Across the U.S., localities are refraining from raising new funds in the $3.7 trillion municipal-bond market after the worst financial crisis since the Great Depression left them with unprecedented deficits. Rather than take advantage of Federal Reserve policy that’s held benchmark interest rates at historic lows since December 2008, they’re repaying obligations by the most on record.
“When you’re trying to be frugal, it’s probably not the time to eat caviar,” said Margaret Staggers, head of West Virginia’s House transportation committee, who said she was unable to persuade Democratic colleagues to support the bond plan.
The legacy of the 18-month recession that ended in June 2009 still looms large for America’s states and cities. While revenue has revived, governments are under pressure to increase funding for education and other services after years of cuts. They’re balancing those needs against required payments toward entitlements such as pensions, having set aside $1.4 trillion less than they’ve promised to retirees, according to Fed data.
“There’s a psychological hangover,” said Uri Monson, chief financial officer of Montgomery County, Pennsylvania, outside Philadelphia. “We’re not going to go out and borrow unless we absolutely have to.”
Issuance this year has tumbled to $123 billion nationwide through June 13, down 20 percent from the 2013 pace, according to data compiled by Bloomberg. It’s also 30 percent below levels seen in 2010, the final year of the federally subsidized Build America Bonds program, which was designed to spur infrastructure investment.
Since 2010, states and localities have lowered their bond load by $111 billion, the most since the Fed began keeping records in 1945. They’ve paid down the liabilities even as yields on 20-year general obligations have averaged 4.25 percent in the five years since the recession, the lowest since 1969, according to Bond Buyer data.
In contrast, Apple Inc. and Verizon Communications Inc. have led investment-grade companies selling $648 billion of dollar-denominated debt this year, a record pace, Bloomberg data show.
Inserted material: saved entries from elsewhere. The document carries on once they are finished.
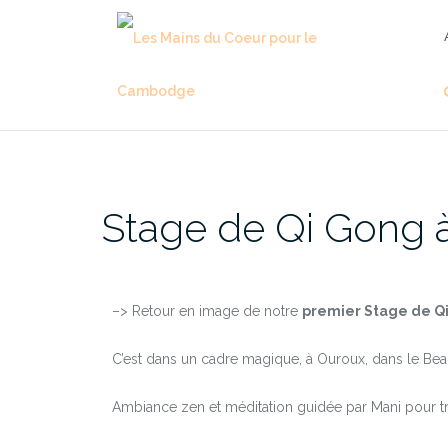
Stage de Qi Gong à
–> Retour en image de notre
premier Stage de Qi
C’est dans un cadre magique, à Ouroux, dans le Beau
Ambiance zen et méditation guidée par Mani pour tr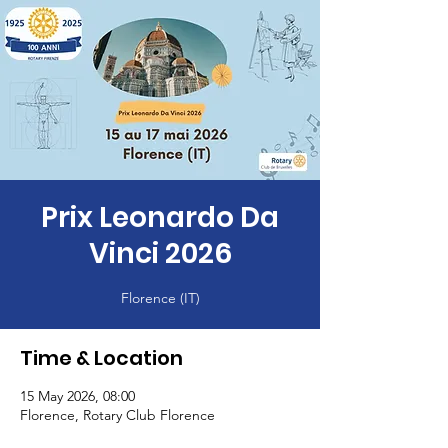
Prix Leonardo Da
Vinci 2026
Florence (IT)
Time & Location
15 May 2026, 08:00
Florence, Rotary Club Florence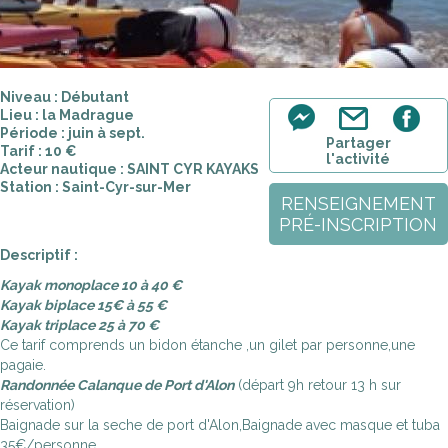
Niveau : Débutant
Lieu : la Madrague
Période : juin à sept.
Partager
Tarif : 10 €
l'activité
Acteur nautique : SAINT CYR KAYAKS
Station : Saint-Cyr-sur-Mer
RENSEIGNEMENT
PRÉ-INSCRIPTION
Descriptif :
Kayak monoplace 10 à 40 €
Kayak biplace 15€ à 55 €
Kayak triplace 25 à 70 €
Ce tarif comprends un bidon étanche ,un gilet par personne,une
pagaie.
Randonnée Calanque de Port d'Alon
(départ 9h retour 13 h sur
réservation)
Baignade sur la seche de port d'Alon,Baignade avec masque et tuba
35€/personne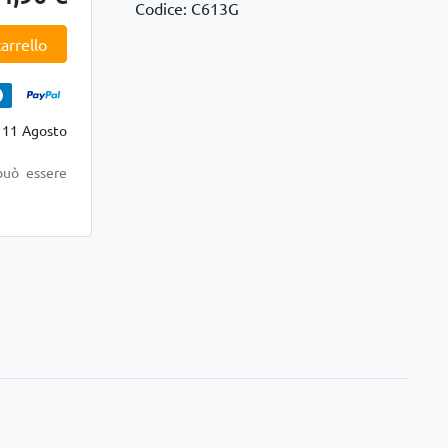
Codice: C613G
arrello
 11 Agosto
può essere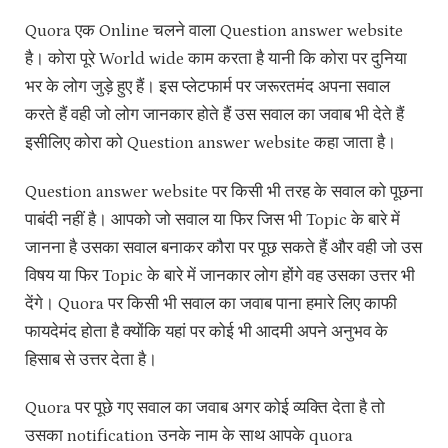
Quora एक Online चलने वाला Question answer website
है। कोरा पूरे World wide काम करता है यानी कि कोरा पर दुनिया
भर के लोग जुड़े हुए हैं। इस प्लेटफार्म पर जरूरतमंद अपना सवाल
करते हैं वही जो लोग जानकार होते हैं उस सवाल का जवाब भी देते हैं
इसीलिए कोरा को Question answer website कहा जाता है।
Question answer website पर किसी भी तरह के सवाल को पूछना
पाबंदी नहीं है। आपको जो सवाल या फिर जिस भी Topic के बारे में
जानना है उसका सवाल बनाकर कौरा पर पूछ सकते हैं और वही जो उस
विषय या फिर Topic के बारे में जानकार लोग होंगे वह उसका उत्तर भी
देंगे। Quora पर किसी भी सवाल का जवाब पाना हमारे लिए काफी
फायदेमंद होता है क्योंकि यहां पर कोई भी आदमी अपने अनुभव के
हिसाब से उत्तर देता है।
Quora पर पूछे गए सवाल का जवाब अगर कोई व्यक्ति देता है तो
उसका notification उनके नाम के साथ आपके quora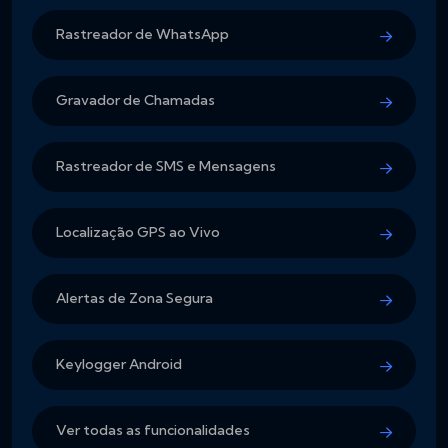
Rastreador de WhatsApp
Gravador de Chamadas
Rastreador de SMS e Mensagens
Localização GPS ao Vivo
Alertas de Zona Segura
Keylogger Android
Ver todas as funcionalidades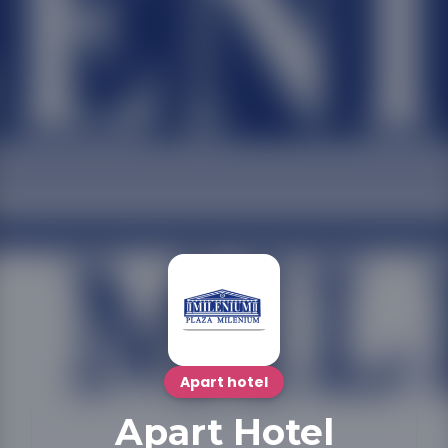
Apart hotel
Apart Hotel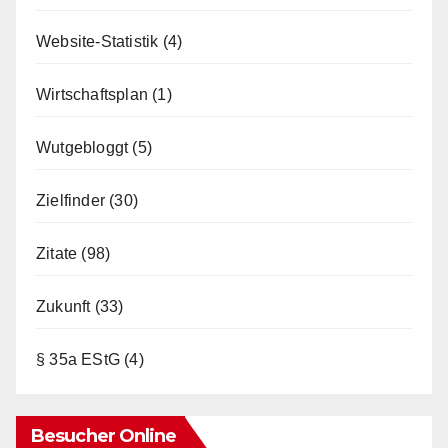
Website-Statistik
(4)
Wirtschaftsplan
(1)
Wutgebloggt
(5)
Zielfinder
(30)
Zitate
(98)
Zukunft
(33)
§ 35a EStG
(4)
Besucher Online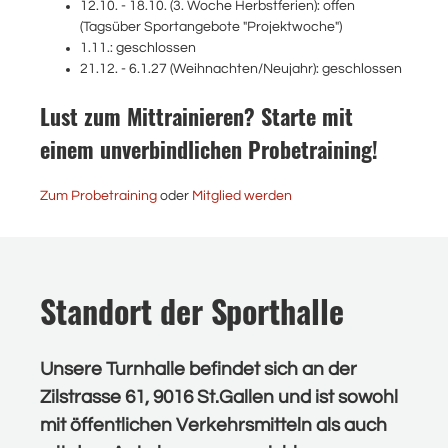
12.10. - 18.10. (3. Woche Herbstferien): offen
(Tagsüber Sportangebote "Projektwoche")
1.11.: geschlossen
21.12. - 6.1.27 (Weihnachten/Neujahr): geschlossen
Lust zum Mittrainieren? Starte mit
einem unverbindlichen Probetraining!
Zum Probetraining
oder
Mitglied werden
Standort der Sporthalle
Unsere Turnhalle befindet sich an der
Zilstrasse 61, 9016 St.Gallen
und ist sowohl
mit öffentlichen Verkehrsmitteln als auch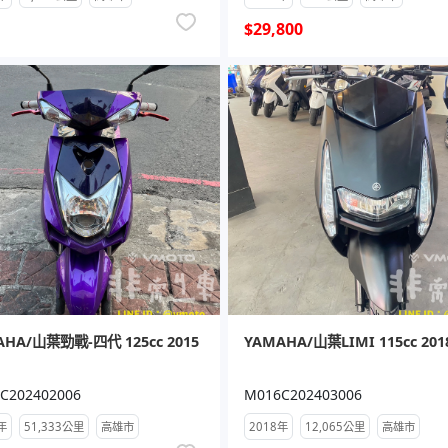
$29,800
AHA/山葉勁戰-四代 125cc 2015
YAMAHA/山葉LIMI 115cc 20
C202402006
M016C202403006
年
51,333公里
高雄市
2018年
12,065公里
高雄市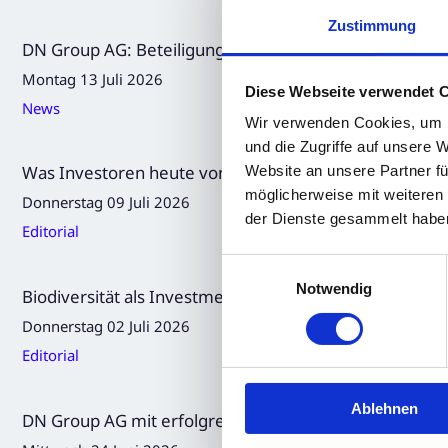
Zustimmung
DN Group AG: Beteiligung Algene startet Serienprodu
Montag 13 Juli 2026
Diese Webseite verwendet 
News
Wir verwenden Cookies, um I
und die Zugriffe auf unsere 
Was Investoren heute von nachhaltigen Unternehmen
Website an unsere Partner fü
möglicherweise mit weiteren
Donnerstag 09 Juli 2026
der Dienste gesammelt habe
Editorial
Einwilligungsauswahl
Notwendig
Biodiversität als Investment-Thema: Warum Naturkapi
Donnerstag 02 Juli 2026
Editorial
Ablehnen
DN Group AG mit erfolgreicher Hauptversammlung / Ne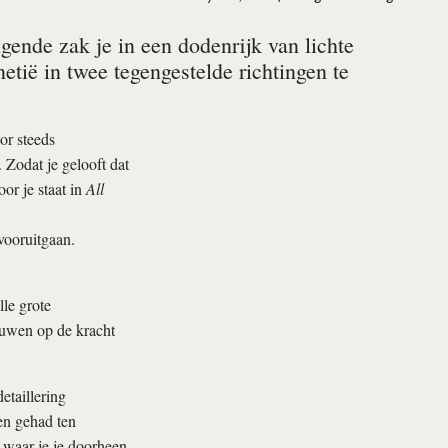
ende zak je in een dodenrijk van lichte
netië in twee tegengestelde richtingen te
or steeds
Zodat je gelooft dat
or je staat in
All
vooruitgaan.
lle grote
rouwen op de kracht
etaillering
en gehad ten
 waar je je doorheen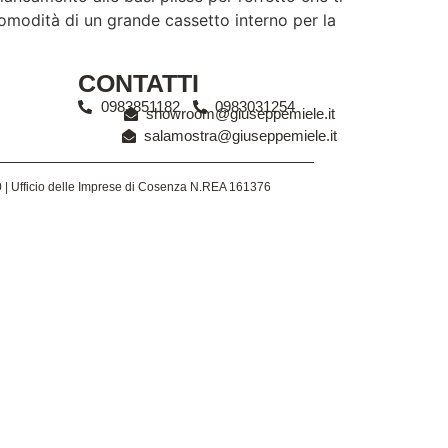
comodità di un grande cassetto interno per la
CONTATTI
0983851182
0983031254
showroom@giuseppemiele.it
salamostra@giuseppemiele.it
0 | Ufficio delle Imprese di Cosenza N.REA 161376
The 3.05 percent yield on the Bank of America Merrill Lynch U.S. Corporate Index is within 0.4 percentage point of an all-time low reached in May 2013.
States’ and localities’ spending on construction has fallen every year since its 2009 peak, declining $39 billion, or 13 percent, over the period, U.S. Commerce Department figures show. Their investments in roads, schools and office buildings account for the smallest share of the economy since at least 1947.
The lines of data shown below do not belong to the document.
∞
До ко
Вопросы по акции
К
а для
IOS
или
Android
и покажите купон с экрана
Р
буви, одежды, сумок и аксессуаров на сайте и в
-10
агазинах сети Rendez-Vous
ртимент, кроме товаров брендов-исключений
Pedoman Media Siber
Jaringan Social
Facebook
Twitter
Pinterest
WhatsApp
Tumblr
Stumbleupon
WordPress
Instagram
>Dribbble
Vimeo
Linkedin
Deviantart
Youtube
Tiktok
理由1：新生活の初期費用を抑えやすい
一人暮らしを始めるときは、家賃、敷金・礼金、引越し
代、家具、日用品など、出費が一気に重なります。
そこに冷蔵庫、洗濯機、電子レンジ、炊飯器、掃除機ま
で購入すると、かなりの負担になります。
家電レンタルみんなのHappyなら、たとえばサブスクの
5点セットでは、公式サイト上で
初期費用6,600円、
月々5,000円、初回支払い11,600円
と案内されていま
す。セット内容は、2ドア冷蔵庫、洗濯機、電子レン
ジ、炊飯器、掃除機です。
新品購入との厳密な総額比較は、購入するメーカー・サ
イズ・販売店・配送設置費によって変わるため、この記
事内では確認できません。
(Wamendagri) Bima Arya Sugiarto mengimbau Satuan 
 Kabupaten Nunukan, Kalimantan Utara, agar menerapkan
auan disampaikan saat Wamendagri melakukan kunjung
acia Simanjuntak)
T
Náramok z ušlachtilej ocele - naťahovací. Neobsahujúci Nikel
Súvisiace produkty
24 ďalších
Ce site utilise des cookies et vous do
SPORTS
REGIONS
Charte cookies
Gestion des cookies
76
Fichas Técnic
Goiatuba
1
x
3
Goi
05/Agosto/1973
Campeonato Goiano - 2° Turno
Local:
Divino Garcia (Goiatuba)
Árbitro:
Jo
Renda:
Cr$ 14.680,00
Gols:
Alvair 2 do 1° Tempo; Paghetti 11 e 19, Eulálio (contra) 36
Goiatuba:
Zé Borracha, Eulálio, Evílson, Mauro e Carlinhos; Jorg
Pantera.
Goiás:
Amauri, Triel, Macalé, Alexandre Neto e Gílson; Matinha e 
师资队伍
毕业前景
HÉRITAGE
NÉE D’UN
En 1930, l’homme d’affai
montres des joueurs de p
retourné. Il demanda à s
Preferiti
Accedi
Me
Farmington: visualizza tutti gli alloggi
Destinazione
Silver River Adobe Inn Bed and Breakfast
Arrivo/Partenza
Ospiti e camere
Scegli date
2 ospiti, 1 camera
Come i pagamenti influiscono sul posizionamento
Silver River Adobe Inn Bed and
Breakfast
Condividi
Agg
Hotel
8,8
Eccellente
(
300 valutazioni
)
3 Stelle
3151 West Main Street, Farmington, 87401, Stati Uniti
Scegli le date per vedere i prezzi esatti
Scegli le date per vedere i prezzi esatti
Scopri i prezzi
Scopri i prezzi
“Infrastructure is one of the only ways that states and local governments directly affect commerce in the United States — the trucks have to use the roads and bridges, the boats have to use the ports,” said Daniel White, an economist with Moody’s Analytics in West Chester, Pennsylvania.
“If we continue to let them deteriorate, it could have disastrous consequences,” he said.
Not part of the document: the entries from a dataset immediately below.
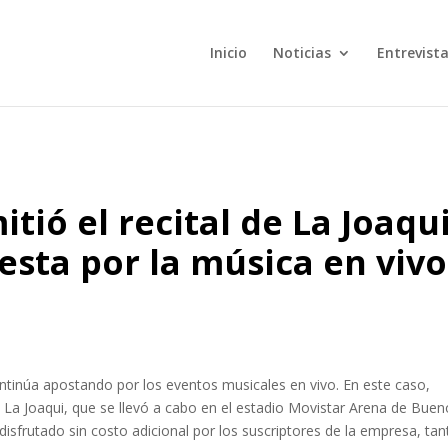
Inicio
Noticias
Entrevist
tió el recital de La Joaqu
sta por la música en vivo
ntinúa apostando por los eventos musicales en vivo. En este caso,
na La Joaqui, que se llevó a cabo en el estadio Movistar Arena de Bue
disfrutado sin costo adicional por los suscriptores de la empresa, tan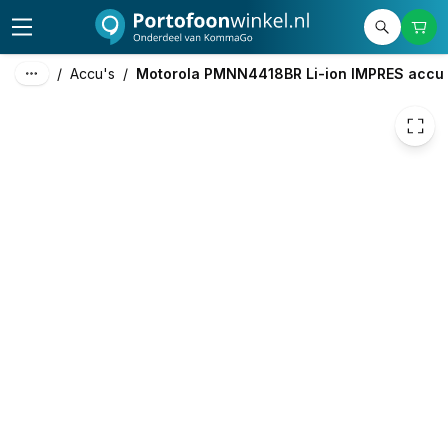
110,00
excl. btw
133,10
incl. btw
/
Accu's
/
Motorola PMNN4418BR Li-ion IMPRES accu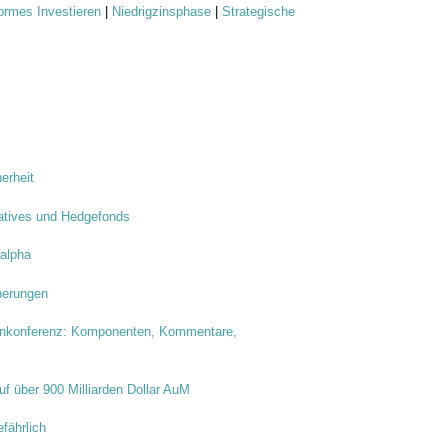
ormes Investieren
|
Niedrigzinsphase
|
Strategische
erheit
natives und Hedgefonds
 alpha
herungen
onferenz: Komponenten, Kommentare,
uf über 900 Milliarden Dollar AuM
fährlich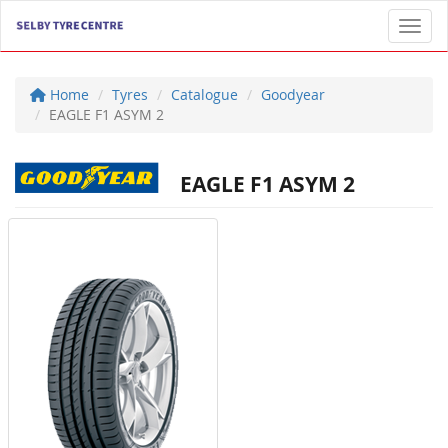
Toggl
Home
Tyres
Catalogue
Goodyear
EAGLE F1 ASYM 2
EAGLE F1 ASYM 2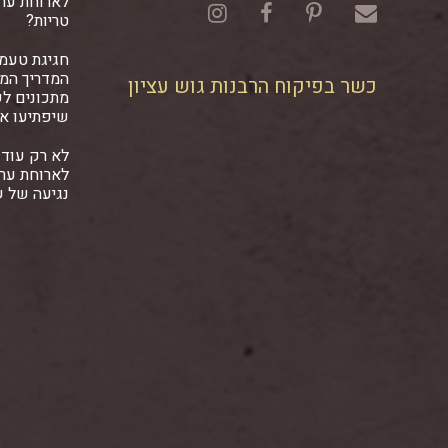
לארוחת ער
טריות?
חגיגת טעמ
המדריך המל
כשר בפיקוח הרבנות גוש עציון
מתכונים ל
שיפתיעו א
לא רק עוד 
לארוחת ער
נגיעה של 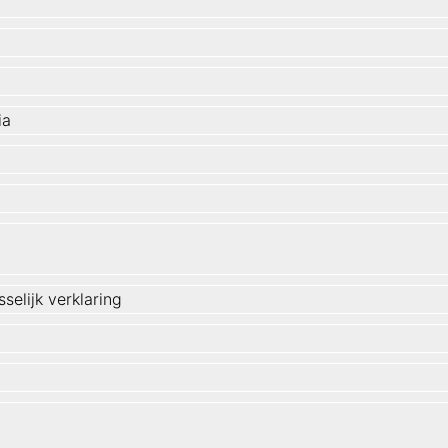
ia
selijk verklaring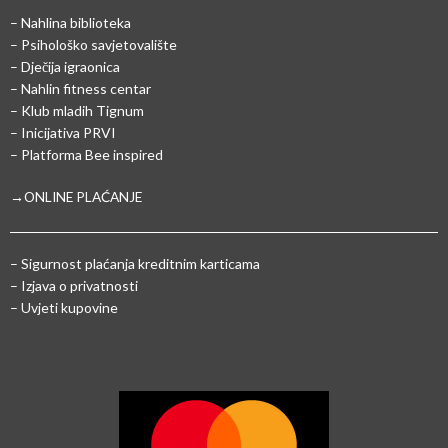
– Nahlina biblioteka
– Psihološko savjetovalište
– Dječija igraonica
– Nahlin fitness centar
– Klub mladih Tignum
– Inicijativa PRVI
– Platforma Bee inspired
→ONLINE PLAĆANJE
–
Sigurnost plaćanja kreditnim karticama
– Izjava o privatnosti
– Uvjeti kupovine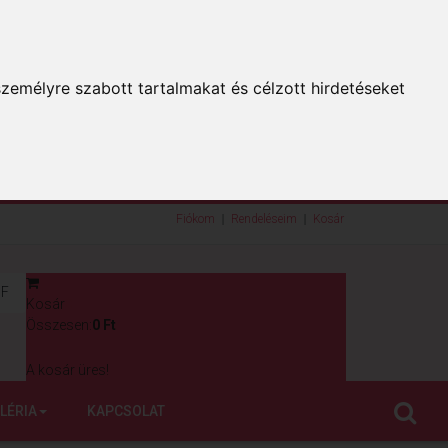
zemélyre szabott tartalmakat és célzott hirdetéseket
Fiókom
Rendeléseim
Kosár
F
Kosár
0
Összesen:
0 Ft
A kosár üres!
LÉRIA
KAPCSOLAT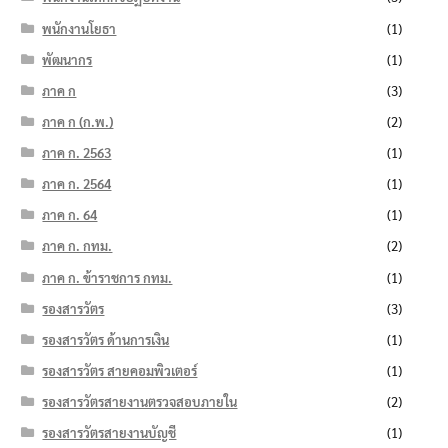
พนักงานโยธา
(1)
พัฒนากร
(1)
ภาค ก
(3)
ภาค ก (ก.พ.)
(2)
ภาค ก. 2563
(1)
ภาค ก. 2564
(1)
ภาค ก. 64
(1)
ภาค ก. กทม.
(2)
ภาค ก. ข้าราชการ กทม.
(1)
รองสารวัตร
(3)
รองสารวัตร ด้านการเงิน
(1)
รองสารวัตร สายคอมพิวเตอร์
(1)
รองสารวัตรสายงานตรวจสอบภายใน
(2)
รองสารวัตรสายงานบัญชี
(1)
State and local spending on roads, railways and other infrastructure crested as a share of the economy during the post-war population boom. In the first quarter, the expenditures accounted for 1.4 percent of the economy, less than a third of the 1967 level, according to data compiled by Moody’s Analytics.
America’s governments would need to spend about $3.6 trillion through 2020 to put everything from roads and water to sewers and electricity networks into adequate shape, according to the American Society of Civil Engineers, based in Reston, Virginia. That’s about $1.6 trillion more than governments are expected to dispense.
“We are not investing adequately in maintaining our infrastructure,” said Joshua Schank, president of the Eno Center for Transportation in Washington. “We are missing an opportunity to borrow at lower rates in order to do it.”
Governments aren’t avoiding the market altogether. Municipalities routinely borrow billions of dollars each week for public works….”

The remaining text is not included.